Carryover.
What it is. Residual heat continues cooking a protein 5–15°F after it leaves the heat source. A steak pulled from the pan at 125°F will finish at 130–135°F during its rest. Ignore this and your perfect medium-rare becomes gray medium on the cutting board. Every thick protein — steak, chop, roast, fish fillet — obeys this law.
Why It Works — The Science
Heat flows from hot to cold. During cooking, the protein's exterior is much hotter than its interior; the moment you pull it off heat, that exterior temperature begins equalizing inward. For a ¾-inch pork chop, carryover is ~5°F. For a 2-inch ribeye, ~10°F. For a 4-lb pork shoulder pulled from a 225°F smoker, up to 15°F.
How To Execute
- Know your target internal. E.g., medium-rare beef = 130–135°F. Write it down before the protein hits heat.
- Pull at target minus 5–10°F depending on thickness. Thin cuts shed little heat; thick cuts shed a lot.
- Tent loosely with foil — not airtight. A tight wrap traps steam and ruins the crust you just built.
- Rest: 5 min per inch of thickness is a safe floor. The bigger the cut, the longer it needs.
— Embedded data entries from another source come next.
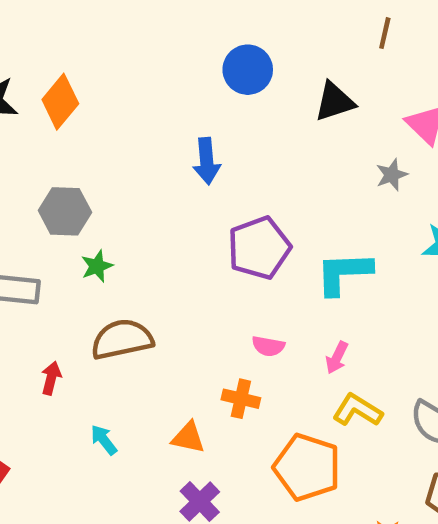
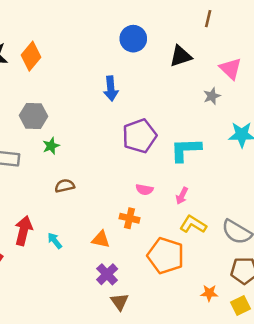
brown semicircle: (122, 339) -> (65, 186), size x0.6
red arrow: (51, 378) -> (24, 231), moved, size x1.6

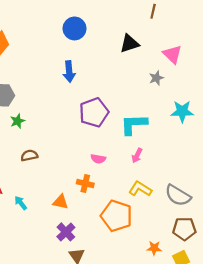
blue circle: (133, 39) -> (75, 28), moved
pink arrow: (182, 196) -> (137, 156), moved

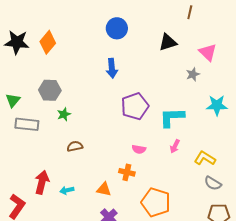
yellow L-shape: (140, 189) -> (205, 158), moved
gray semicircle: (178, 195) -> (213, 183), size x0.7
cyan arrow: (21, 203) -> (67, 190), turned -64

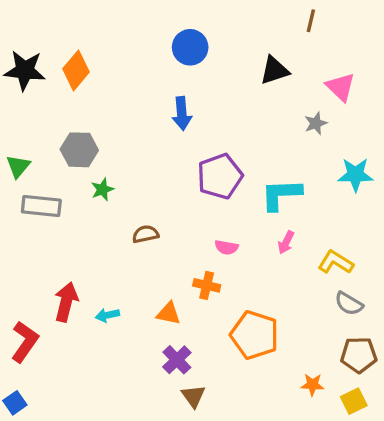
brown semicircle: (75, 146) -> (145, 234), moved

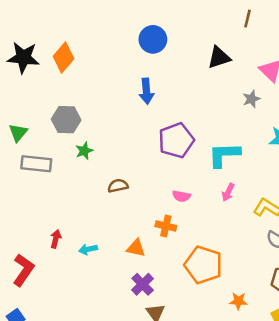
red arrow: (66, 302) -> (56, 239), size x0.6
orange star: (312, 385) -> (238, 301), moved

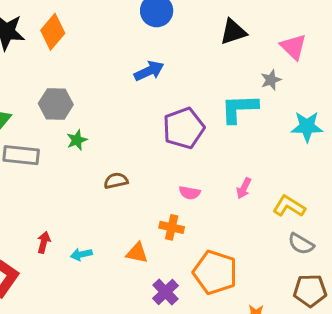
blue arrow: (146, 91) -> (149, 71), turned -110
cyan L-shape: (224, 155) -> (239, 108), moved
purple cross: (143, 284) -> (166, 292), moved

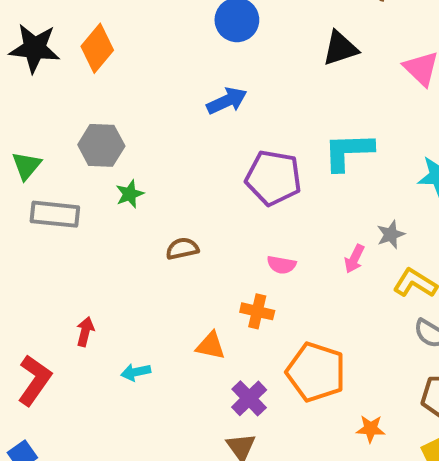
gray star: (271, 80) -> (391, 234), moved
purple pentagon: (184, 128) -> (273, 178), turned 30
cyan arrow: (81, 254) -> (136, 372), moved

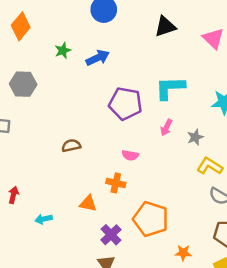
green star: (130, 194) -> (63, 51), moved
pink arrow: (354, 259) -> (166, 128), moved

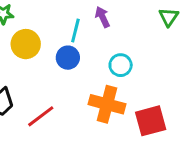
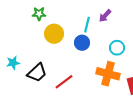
purple arrow: (102, 17) -> (105, 16), turned -112

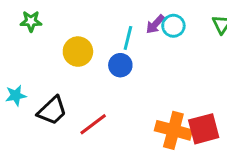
green star: (39, 14) -> (31, 21), moved
cyan circle: (117, 48) -> (173, 26), moved
orange cross: (108, 74) -> (173, 130), moved

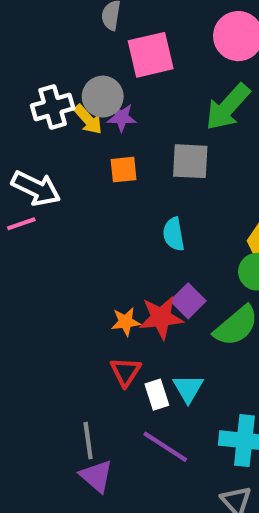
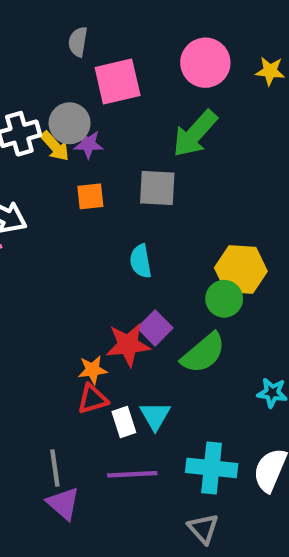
orange star: (126, 322) -> (93, 370), moved
red triangle: (126, 372) -> (93, 399), turned 40
purple line: (165, 447) -> (132, 474), turned -36

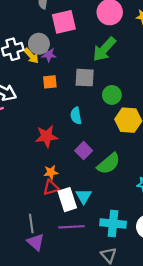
green circle: (224, 299) -> (112, 95), moved
red star: (128, 345) -> (47, 136), moved
white rectangle: (124, 422) -> (67, 200), size x1.5

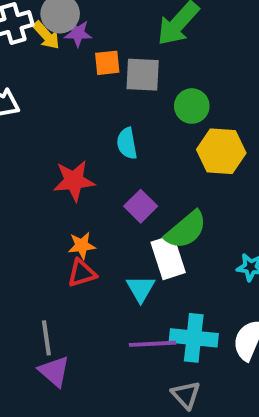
orange square: (50, 82) -> (107, 63), moved
white rectangle: (67, 200) -> (168, 257), moved
purple line: (72, 227) -> (152, 344), moved

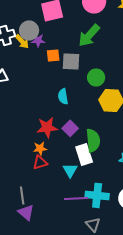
red star: (74, 181) -> (47, 127), moved
green semicircle: (186, 230) -> (93, 140), turned -55

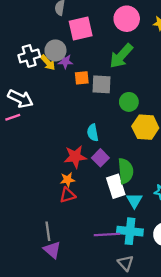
cyan semicircle: (63, 96) -> (93, 133), moved
cyan triangle: (70, 170) -> (134, 201), moved

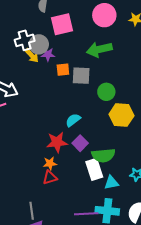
white cross: (29, 56) -> (25, 40), moved
green arrow: (121, 56) -> (99, 49), turned 35
cyan semicircle: (93, 133) -> (73, 120), turned 63
green semicircle: (126, 171) -> (103, 155), turned 90
cyan triangle: (134, 201) -> (111, 183), turned 49

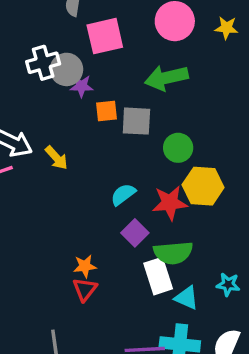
yellow arrow: (32, 55) -> (56, 158), moved
red star: (57, 142) -> (170, 203), moved
red triangle: (50, 178) -> (85, 289), turned -35
cyan triangle: (111, 183) -> (186, 298), turned 35

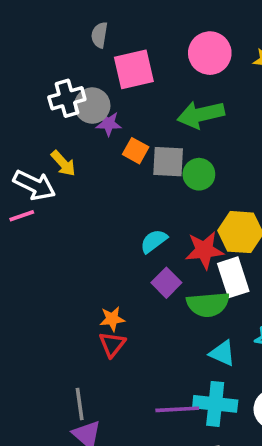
orange square: (106, 111) -> (136, 151), turned 35
green circle: (178, 148) -> (199, 174), moved
yellow arrow: (56, 158) -> (63, 163), moved
white rectangle: (158, 276) -> (233, 277), moved

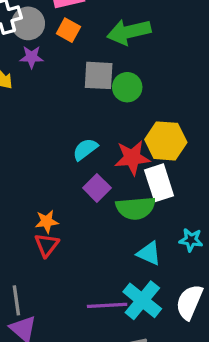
purple star: (109, 124) -> (32, 57), moved
orange square: (136, 151) -> (68, 30), moved
cyan cross: (215, 404) -> (142, 300), turned 33

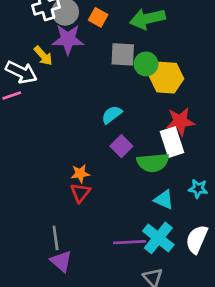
purple star: (32, 57) -> (68, 39), size x1.6
yellow hexagon: (166, 141) -> (167, 78), moved
red star: (132, 158) -> (180, 121), moved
- Slice only after carryover plateaus. Then collect and pour the resting juices back over the meat.
Failure Modes
- Didn't pull early. Overcooked. The oven doesn't stop when the timer does — the meat doesn't either.
- Pulled too early. Still undercooked. Recoverable — return to heat for a quick finish, then rest.
- No rest. Juice pours onto the board, meat eats dry. The juice belongs in the muscle fibers, not on the cutting board.
- Tight wrap. Crust steams soft. Tent — don't seal.
Pair With
Critical for reverse sear — pull the slow-cook at 115–120°F for a 130°F target after the hard sear that follows. Also governs sous vide → sear transitions. Thin fish (<¾ inch) has little carryover and can be pulled closer to target; thick roasts have massive carryover and must come off the heat well before they look done.